← Back to context

Comment by Amekedl

7 months ago

I'm thinking reading numbers like this is really just slop lately.

FA achieving a 32.5% speed up? Cool.

Why not submit it as a PR to the Flash Attention repo then? Can I read about it more in detail?

I have not read this linked article, but your comment made me recall a discussion about a speed up of CUDA kernels presented by Sakana AI Labs. The researcher Ravid Shwartz Ziv at NYU posted about it on LinkedIn [1], and here is the Twitter post of interest [2]
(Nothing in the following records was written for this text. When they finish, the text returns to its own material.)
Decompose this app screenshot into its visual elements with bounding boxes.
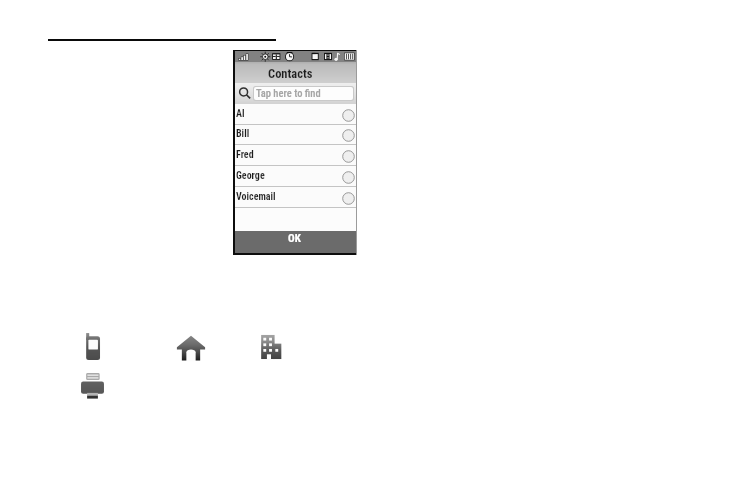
button[interactable]: OK (235, 231, 356, 253)
button[interactable]: Search (237, 85, 252, 100)
button[interactable]: Fax (79, 371, 106, 401)
staticText: OK (288, 232, 301, 245)
button[interactable]: Work (259, 333, 283, 361)
button[interactable]: Al (235, 104, 356, 124)
staticText: Contacts (268, 66, 313, 81)
button[interactable]: Tap here to find (254, 87, 353, 100)
button[interactable]: Mobile phone (84, 332, 102, 362)
button[interactable]: Voicemail (235, 187, 356, 207)
staticText: Tap here to find (256, 87, 321, 99)
staticText: Voicemail (236, 191, 342, 203)
button[interactable]: Home (176, 334, 206, 362)
staticText: George (236, 170, 342, 182)
staticText: Fred (236, 149, 342, 161)
button[interactable]: George (235, 166, 356, 186)
button[interactable]: Fred (235, 145, 356, 165)
button[interactable]: Bill (235, 125, 356, 144)
staticText: Bill (236, 128, 342, 140)
staticText: Al (236, 108, 342, 120)
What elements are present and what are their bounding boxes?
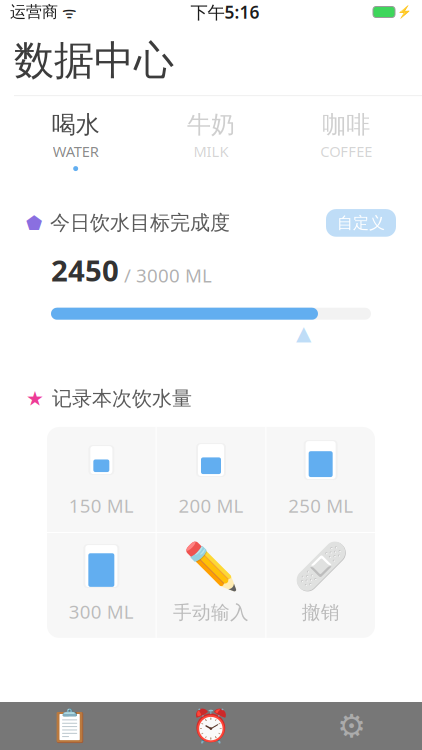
staticText: 手动输入 (173, 601, 249, 624)
button[interactable]: 🩹 (266, 533, 375, 638)
button[interactable]: 150 ML (47, 427, 156, 532)
staticText: 牛奶 (187, 110, 235, 140)
staticText: 记录本次饮水量 (52, 386, 192, 411)
staticText: 运营商 (10, 2, 58, 22)
button[interactable]: 喝水 (8, 106, 143, 175)
staticText: 自定义 (337, 213, 385, 233)
staticText: 数据中心 (14, 36, 174, 85)
staticText: ⚙ (337, 708, 366, 744)
staticText: ᯤ (58, 1, 77, 23)
staticText: COFFEE (320, 142, 372, 161)
staticText: 250 ML (288, 493, 353, 518)
button[interactable]: 记录 (0, 702, 141, 750)
staticText: WATER (53, 142, 99, 161)
button[interactable]: 250 ML (266, 427, 375, 532)
staticText: 下午5:16 (190, 0, 260, 24)
staticText: ⏰ (191, 708, 231, 744)
button[interactable]: 200 ML (157, 427, 265, 532)
staticText: 🩹 (293, 541, 349, 593)
staticText: ⬟ (26, 212, 42, 234)
button[interactable]: 自定义 (326, 209, 396, 237)
staticText: ★ (26, 387, 44, 410)
staticText: 今日饮水目标完成度 (50, 211, 230, 235)
staticText: 150 ML (69, 493, 134, 518)
staticText: 📋 (50, 708, 90, 744)
button[interactable]: ✏️ (157, 533, 265, 638)
button[interactable]: 300 ML (47, 533, 156, 638)
staticText: / 3000 ML (124, 263, 212, 288)
button[interactable]: 设置 (281, 702, 422, 750)
staticText: 咖啡 (322, 110, 370, 140)
staticText: MILK (194, 142, 228, 161)
staticText: ▲ (296, 322, 311, 344)
staticText: 撤销 (302, 601, 340, 624)
button[interactable]: 牛奶 (143, 106, 279, 175)
button[interactable]: 咖啡 (279, 106, 414, 175)
staticText: 300 ML (69, 599, 134, 624)
staticText: 喝水 (52, 110, 100, 140)
button[interactable]: 提醒 (141, 702, 281, 750)
staticText: 200 ML (178, 493, 244, 518)
staticText: ✏️ (183, 541, 239, 593)
staticText: ⚡ (397, 5, 412, 19)
staticText: 2450 (51, 251, 119, 290)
""" Yesterday's news about Sakana AI Labs provided an important lesson for all of us working with AI agents. Their announcement of an AI system that could supposedly optimize CUDA kernels to run 100x faster initially seemed like exactly the kind of use cases we've been hoping for in AI-assisted development.

Like many others, I was excited about it. After all, isn't this exactly what we want AI to do - help us optimize and improve our technical systems?
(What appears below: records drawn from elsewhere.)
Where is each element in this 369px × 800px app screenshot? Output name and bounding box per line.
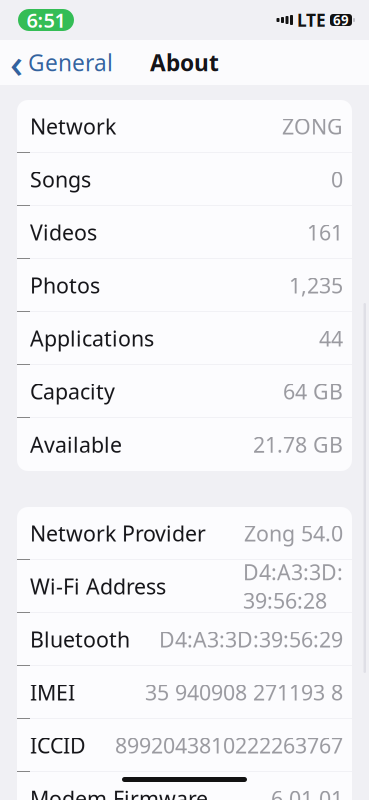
staticText: Wi-Fi Address — [30, 572, 166, 600]
staticText: Applications — [30, 324, 154, 352]
staticText: 69 — [333, 11, 349, 29]
staticText: IMEI — [30, 678, 75, 706]
button[interactable]: Videos — [17, 206, 352, 259]
staticText: Network Provider — [30, 519, 206, 547]
staticText: ‹ — [10, 36, 23, 89]
staticText: Capacity — [30, 377, 115, 405]
button[interactable]: Photos — [17, 259, 352, 312]
staticText: 8992043810222263767 — [115, 731, 343, 759]
staticText: 0 — [331, 165, 343, 193]
staticText: 35 940908 271193 8 — [145, 678, 343, 706]
button[interactable]: ICCID — [17, 719, 352, 772]
staticText: General — [28, 47, 113, 78]
staticText: ICCID — [30, 731, 86, 759]
staticText: Bluetooth — [30, 625, 130, 653]
staticText: Zong 54.0 — [244, 519, 343, 547]
staticText: Network — [30, 112, 116, 140]
button[interactable]: Modem Firmware — [17, 772, 352, 800]
staticText: 6:51 — [26, 7, 66, 33]
staticText: 44 — [319, 324, 343, 352]
staticText: D4:A3:3D:39:56:28 — [243, 558, 343, 615]
staticText: D4:A3:3D:39:56:29 — [159, 625, 343, 653]
staticText: 21.78 GB — [253, 430, 343, 459]
button[interactable]: Network — [17, 100, 352, 153]
button[interactable]: Bluetooth — [17, 613, 352, 666]
staticText: ZONG — [282, 112, 343, 140]
button[interactable]: Capacity — [17, 365, 352, 418]
staticText: LTE — [297, 8, 326, 32]
button[interactable]: Wi-Fi Address — [17, 560, 352, 613]
staticText: 1,235 — [289, 271, 343, 299]
staticText: About — [150, 47, 219, 78]
staticText: Photos — [30, 271, 100, 299]
staticText: Videos — [30, 218, 97, 246]
button[interactable]: ‹ — [0, 40, 121, 84]
button[interactable]: Available — [17, 418, 352, 471]
staticText: 64 GB — [283, 377, 343, 405]
staticText: Available — [30, 430, 122, 459]
staticText: 6.01.01 — [271, 784, 343, 800]
button[interactable]: Applications — [17, 312, 352, 365]
staticText: Songs — [30, 165, 91, 193]
button[interactable]: Network Provider — [17, 507, 352, 560]
button[interactable]: IMEI — [17, 666, 352, 719]
button[interactable]: Songs — [17, 153, 352, 206]
staticText: 161 — [307, 218, 343, 246]
staticText: Modem Firmware — [30, 784, 208, 800]
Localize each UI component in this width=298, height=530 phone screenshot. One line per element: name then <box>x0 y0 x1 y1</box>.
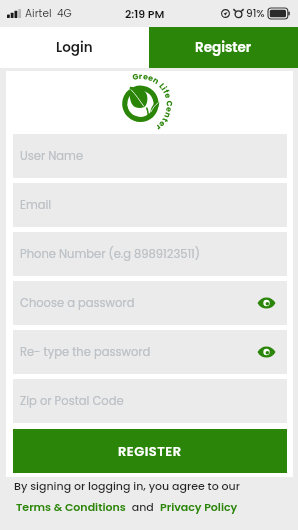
staticText: Re- type the password <box>20 344 151 360</box>
staticText: By signing or logging in, you agree to o… <box>14 478 240 493</box>
staticText: Airtel <box>25 6 52 21</box>
button[interactable]: Terms & Conditions <box>16 499 126 514</box>
button[interactable]: Show password <box>254 340 278 364</box>
button[interactable]: User Name <box>13 134 287 178</box>
staticText: Terms & Conditions <box>16 499 126 514</box>
button[interactable]: Privacy Policy <box>160 499 238 514</box>
button[interactable]: Email <box>13 183 287 227</box>
staticText: Register <box>195 38 252 57</box>
staticText: 2:19 PM <box>125 6 165 21</box>
staticText: 91% <box>246 6 265 21</box>
button[interactable]: Re- type the password <box>13 330 287 374</box>
button[interactable]: Phone Number (e.g 8989123511) <box>13 232 287 276</box>
button[interactable]: Show password <box>254 291 278 315</box>
button[interactable]: REGISTER <box>13 429 287 473</box>
staticText: REGISTER <box>118 442 182 460</box>
staticText: Phone Number (e.g 8989123511) <box>20 246 200 262</box>
staticText: 4G <box>57 6 72 21</box>
staticText: Choose a password <box>20 295 135 311</box>
staticText: and <box>126 499 160 514</box>
button[interactable]: Choose a password <box>13 281 287 325</box>
button[interactable]: Zip or Postal Code <box>13 379 287 423</box>
staticText: Login <box>56 38 93 57</box>
staticText: Privacy Policy <box>160 499 238 514</box>
button[interactable]: Login <box>0 27 149 68</box>
staticText: Zip or Postal Code <box>20 393 124 409</box>
staticText: User Name <box>20 148 84 164</box>
button[interactable]: Register <box>149 27 298 68</box>
staticText: Email <box>20 197 52 213</box>
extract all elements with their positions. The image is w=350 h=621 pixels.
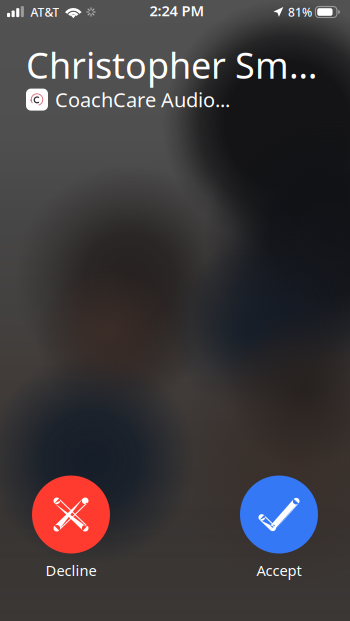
button[interactable]: Decline	[32, 476, 110, 580]
staticText: CoachCare Audio...	[55, 86, 230, 113]
staticText: 2:24 PM	[150, 1, 204, 20]
button[interactable]: Accept	[240, 476, 318, 580]
staticText: Accept	[256, 560, 302, 580]
staticText: 81%	[288, 4, 312, 20]
staticText: Christopher Smith	[26, 41, 324, 89]
staticText: Decline	[46, 560, 96, 580]
staticText: AT&T	[30, 4, 60, 20]
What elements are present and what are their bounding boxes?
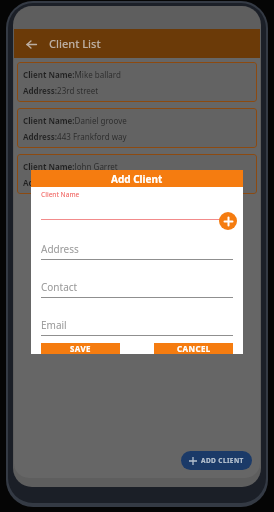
staticText: Client Name:Daniel groove <box>23 115 127 126</box>
button[interactable]: SAVE <box>41 343 120 354</box>
staticText: Address:23rd street <box>23 85 99 96</box>
staticText: CANCEL <box>177 343 211 354</box>
staticText: Contact <box>41 280 78 294</box>
button[interactable]: CANCEL <box>154 343 233 354</box>
button[interactable]: ADD CLIENT <box>181 451 252 470</box>
staticText: Client Name:John Garret <box>23 161 118 172</box>
staticText: Address:1205 Cedar ave <box>23 177 115 188</box>
staticText: Add Client <box>111 172 163 186</box>
staticText: Client Name <box>41 190 80 199</box>
button[interactable]: Client Name:John Garret <box>17 154 257 194</box>
button[interactable]: Back <box>22 35 40 53</box>
button[interactable]: Add <box>219 212 237 230</box>
button[interactable]: Client Name:Mike ballard <box>17 62 257 102</box>
staticText: SAVE <box>70 343 91 354</box>
staticText: Client List <box>49 36 101 51</box>
staticText: Email <box>41 318 67 332</box>
staticText: Client Name:Mike ballard <box>23 69 121 80</box>
button[interactable]: Client Name:Daniel groove <box>17 108 257 148</box>
staticText: Address:443 Frankford way <box>23 131 127 142</box>
staticText: Address <box>41 242 79 256</box>
staticText: ADD CLIENT <box>201 456 244 465</box>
However, careful investigation by the community (on Twitter) revealed a different story. What really happened? The AI-generated CUDA kernel appeared to achieve incredible speedups, but the code was inadvertently reusing memory buffers containing previous results, essentially bypassing the actual computation. When properly evaluated, the kernel actually runs about 3x slower than the baseline. """

[1] https://www.linkedin.com/posts/ravid-shwartz-ziv-8bb18761_ye...

[2] https://x.com/main_horse/status/1892473238036631908

  • lmao this is exactly the kind of stuff I always see from Claude. It’s like adding a Skip() to a test and declaring it works now. “Well it’s a lot faster, I met the criteria of my TODOs cya”

    I’ve seen it so much I kinda doubt it was “inadvertent” because they’re like seemingly intentional about their laziness, and will gaslight you about it too.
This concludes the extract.